Dann ist der gesetzliche Mindestlohn in afrikanischen Ländern eher als Ausdruck des guten Willens der Regierungen zu werten?
Nein. In Togo zum Beispiel haben wir den Mindestlohn innerhalb von fünf Jahren mehr als verdoppelt, und wir haben auch mit den Sozialpartnern dafür gesorgt, dass er eingehalten wird. Aber es gibt trotzdem immer Arbeitgeber, die ihn irgendwie umgehen. Und die haben wir auch bestraft. Noch mal ganz deutlich: Der Verstoß gegen den Mindestlohn ist nicht die Regel.
Ist für die Einhaltung der Mindestlöhne in afrikanischen Staaten die Stärkung der Gewerkschaften notwendig?
So allgemein lässt sich das nicht sagen. In manchen Ländern sind die Gewerkschaften gut organisiert, und in manchen muss ganz einfach das staatliche System gestärkt werden, um den Mindestlohn durchzusetzen.
Lässt sich denn sagen, dass in Ländern, in denen die Gewerkschaften gut organisiert sind, auch der Mindestlohn am ehesten eingehalten wird?

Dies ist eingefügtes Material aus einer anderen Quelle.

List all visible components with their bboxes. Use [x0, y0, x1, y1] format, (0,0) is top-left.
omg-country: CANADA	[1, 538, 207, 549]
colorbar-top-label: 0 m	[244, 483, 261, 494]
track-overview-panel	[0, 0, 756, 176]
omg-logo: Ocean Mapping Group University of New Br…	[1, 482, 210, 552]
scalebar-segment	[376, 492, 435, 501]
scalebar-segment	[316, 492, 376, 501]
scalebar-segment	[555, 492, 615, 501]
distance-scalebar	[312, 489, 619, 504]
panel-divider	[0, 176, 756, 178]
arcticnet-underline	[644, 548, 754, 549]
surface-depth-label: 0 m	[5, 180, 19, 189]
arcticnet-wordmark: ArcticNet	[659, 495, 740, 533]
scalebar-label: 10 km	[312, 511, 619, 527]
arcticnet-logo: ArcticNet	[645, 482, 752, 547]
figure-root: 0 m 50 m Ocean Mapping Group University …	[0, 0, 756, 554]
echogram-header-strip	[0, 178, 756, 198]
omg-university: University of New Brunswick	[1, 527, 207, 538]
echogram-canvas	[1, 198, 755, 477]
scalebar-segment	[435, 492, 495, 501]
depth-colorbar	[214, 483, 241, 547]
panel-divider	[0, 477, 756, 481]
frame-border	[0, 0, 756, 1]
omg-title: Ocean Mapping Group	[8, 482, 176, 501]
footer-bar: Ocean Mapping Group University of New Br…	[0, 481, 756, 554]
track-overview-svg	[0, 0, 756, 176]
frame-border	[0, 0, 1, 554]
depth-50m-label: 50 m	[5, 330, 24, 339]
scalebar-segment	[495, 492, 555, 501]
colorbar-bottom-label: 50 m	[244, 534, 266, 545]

Es ist schwierig, das eine eindeutig auf das andere zurückzuführen. Was sicher ist: Je stärker die Gewerkschaften organisiert sind, desto besser funktioniert der soziale Dialog und desto wahrscheinlicher ist die Einhaltung des Mindestlohns. Das heißt aber im Umkehrschluss nicht, dass ein Land, in dem sich die Arbeitnehmer nicht über Gewerkschaften organisieren, es nicht schafft, einen für sie zufriedenstellenden Lohn auszuhandeln. Trotzdem bleibt die Gewerkschaftsfreiheit für mich ein unantastbares Prinzip.
Gibt es afrikanische Länder, die den Mindestlohn besonders erfolgreich umsetzen?

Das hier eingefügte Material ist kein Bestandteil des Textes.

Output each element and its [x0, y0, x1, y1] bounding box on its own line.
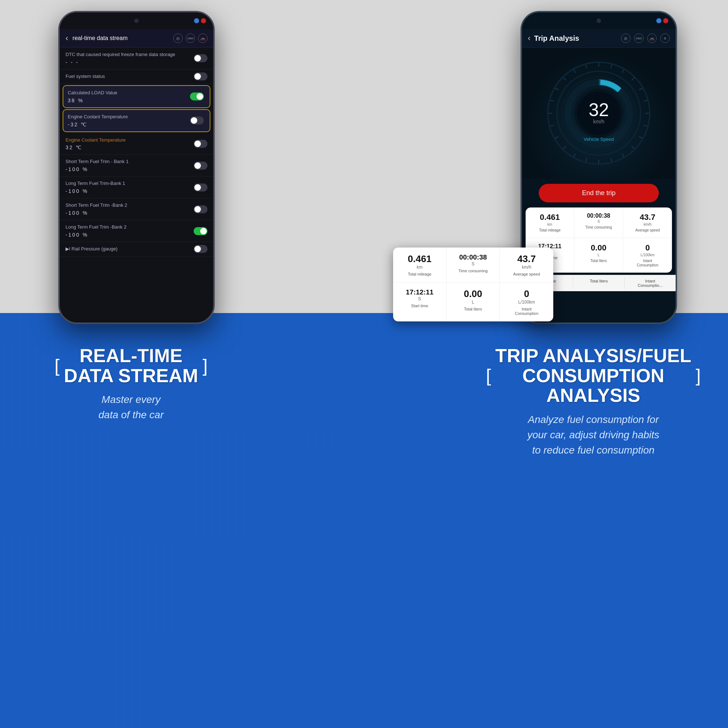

Es gibt mehrere Länder, die sehr interessante Systeme eingeführt haben - Südafrika etwa macht enorme Fortschritte. Aber auch andere weniger entwickelte Länder sind in letzter Zeit gut vorangekommen. Man darf den Mindestlohn aber nicht isoliert betrachten, sondern muss ihn im nationalen Kontext sehen: Wie sind die Lebensbedingungen, die Lebenshaltungskosten, der Sozial- und Gesundheitsschutz von Arbeitern. Jedes Land hat da seine ganz eigenen Probleme. Das gilt übrigens auch für Europa: Viele sehen in Deutschland ein Modell, und das ist es auch. In Deutschland selbst aber diskutiert die Gesellschaft, ob das Land den richtigen Weg geht. Daher hüte ich mich davor, einen Modellstaat auszurufen, dem nun alle nacheifern sollen.

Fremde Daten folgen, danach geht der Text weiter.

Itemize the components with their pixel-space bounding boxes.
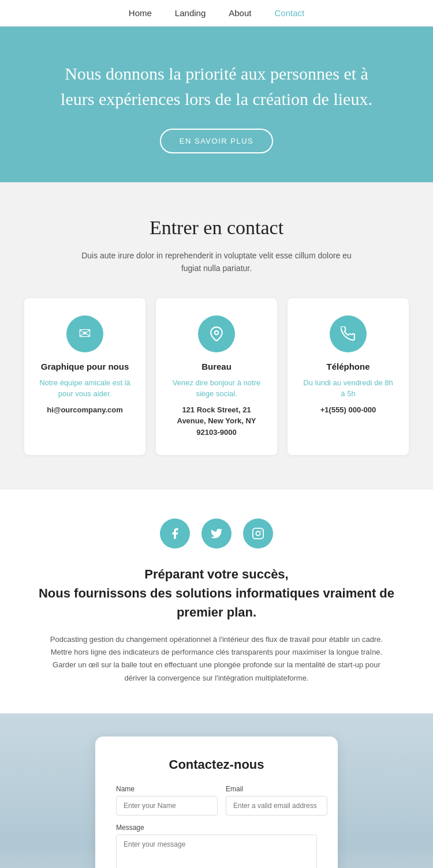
- nav-home[interactable]: Home: [129, 8, 152, 18]
- name-input[interactable]: [116, 796, 218, 816]
- card-bureau: Bureau Venez dire bonjour à notre siège …: [156, 298, 277, 456]
- message-field-group: Message: [116, 824, 317, 868]
- contact-form-card: Contactez-nous Name Email Message Galler…: [95, 737, 338, 868]
- svg-point-0: [215, 330, 219, 335]
- hero-button[interactable]: EN SAVOIR PLUS: [160, 129, 273, 153]
- phone-icon: [330, 315, 367, 352]
- nav-about[interactable]: About: [229, 8, 251, 18]
- twitter-icon[interactable]: [201, 518, 232, 548]
- card-bureau-title: Bureau: [169, 362, 264, 371]
- email-input[interactable]: [226, 796, 327, 816]
- svg-rect-1: [253, 528, 263, 539]
- card-email-desc: Notre équipe amicale est là pour vous ai…: [37, 377, 133, 400]
- card-email: ✉ Graphique pour nous Notre équipe amica…: [24, 298, 145, 456]
- contact-info-subtitle: Duis aute irure dolor in reprehenderit i…: [78, 249, 355, 275]
- card-bureau-desc: Venez dire bonjour à notre siège social.: [169, 377, 264, 400]
- form-name-email-row: Name Email: [116, 785, 317, 816]
- email-label: Email: [226, 785, 327, 793]
- city-contact-section: Contactez-nous Name Email Message Galler…: [0, 713, 433, 868]
- form-title: Contactez-nous: [116, 757, 317, 772]
- name-field-group: Name: [116, 785, 218, 816]
- social-heading: Préparant votre succès, Nous fournissons…: [35, 565, 398, 622]
- social-section: Préparant votre succès, Nous fournissons…: [0, 490, 433, 713]
- facebook-icon[interactable]: [160, 518, 190, 548]
- card-telephone-title: Téléphone: [300, 362, 396, 371]
- nav-landing[interactable]: Landing: [175, 8, 206, 18]
- card-email-title: Graphique pour nous: [37, 362, 133, 371]
- instagram-icon[interactable]: [243, 518, 273, 548]
- contact-info-section: Entrer en contact Duis aute irure dolor …: [0, 182, 433, 490]
- email-field-group: Email: [226, 785, 327, 816]
- hero-section: Nous donnons la priorité aux personnes e…: [0, 27, 433, 182]
- contact-info-title: Entrer en contact: [23, 217, 410, 239]
- nav-contact[interactable]: Contact: [274, 8, 304, 18]
- social-body: Podcasting gestion du changement opérati…: [49, 633, 384, 684]
- message-label: Message: [116, 824, 317, 832]
- name-label: Name: [116, 785, 218, 793]
- location-icon: [198, 315, 235, 352]
- card-email-detail: hi@ourcompany.com: [37, 404, 133, 416]
- email-icon: ✉: [66, 315, 103, 352]
- hero-title: Nous donnons la priorité aux personnes e…: [46, 61, 387, 111]
- navigation: Home Landing About Contact: [0, 0, 433, 27]
- card-telephone-detail: +1(555) 000-000: [300, 404, 396, 416]
- contact-cards: ✉ Graphique pour nous Notre équipe amica…: [23, 298, 410, 456]
- card-telephone: Téléphone Du lundi au vendredi de 8h à 5…: [288, 298, 409, 456]
- card-bureau-detail: 121 Rock Street, 21 Avenue, New York, NY…: [169, 404, 264, 438]
- social-icons: [35, 518, 398, 548]
- message-input[interactable]: [116, 835, 317, 868]
- card-telephone-desc: Du lundi au vendredi de 8h à 5h: [300, 377, 396, 400]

Der 52jährige Togoer Gilbert Houngbo ist Vize-Präsident der Internationalen Arbeitsorganisation (ILO) in Genf. Von 2008 bis 2012 war er Ministerpräsident in seinem westafrikanischen Heimatland. Während seiner Regierungszeit führte der autokratisch regierte Staat einen gesetzlich festgelegten monatlichen Mindestlohn von umgerechnet rund 53 Euro bei einer Wochenarbeitszeit von 40 Stunden ein.
Das Interview führte Katrin Matthaei.